Directions - Within the listing below, the lines to output run from the one containing "pes and plumbing realities in" through the one containing "r Free Consultation"; copy them exactly and nothing else.

━━━ Record excerpts ━━━

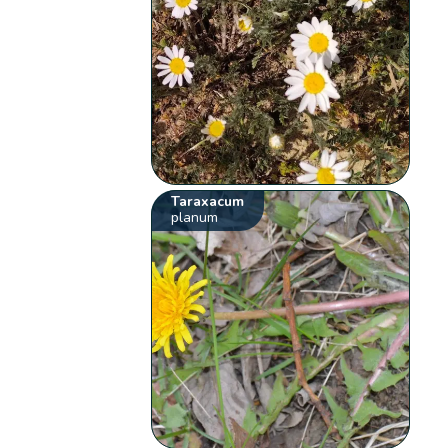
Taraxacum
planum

━━━
━━━ Record excerpts ━━━

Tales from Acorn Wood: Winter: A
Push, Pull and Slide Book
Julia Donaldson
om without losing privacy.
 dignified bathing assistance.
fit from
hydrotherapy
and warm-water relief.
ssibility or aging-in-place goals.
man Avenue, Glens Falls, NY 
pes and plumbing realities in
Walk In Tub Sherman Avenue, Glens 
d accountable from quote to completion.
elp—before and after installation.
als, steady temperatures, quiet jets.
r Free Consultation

━━━
━━━ Record excerpts ━━━

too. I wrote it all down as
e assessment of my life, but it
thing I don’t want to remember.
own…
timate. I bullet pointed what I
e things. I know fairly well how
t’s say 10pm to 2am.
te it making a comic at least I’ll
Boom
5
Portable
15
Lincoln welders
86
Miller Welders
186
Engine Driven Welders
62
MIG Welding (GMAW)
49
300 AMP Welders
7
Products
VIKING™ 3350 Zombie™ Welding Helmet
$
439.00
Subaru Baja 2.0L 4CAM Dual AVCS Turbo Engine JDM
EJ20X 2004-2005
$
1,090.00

━━━

Answer for this exercise -
pes and plumbing realities in
Walk In Tub Sherman Avenue, Glens 
d accountable from quote to completion.
elp—before and after installation.
als, steady temperatures, quiet jets.
r Free Consultation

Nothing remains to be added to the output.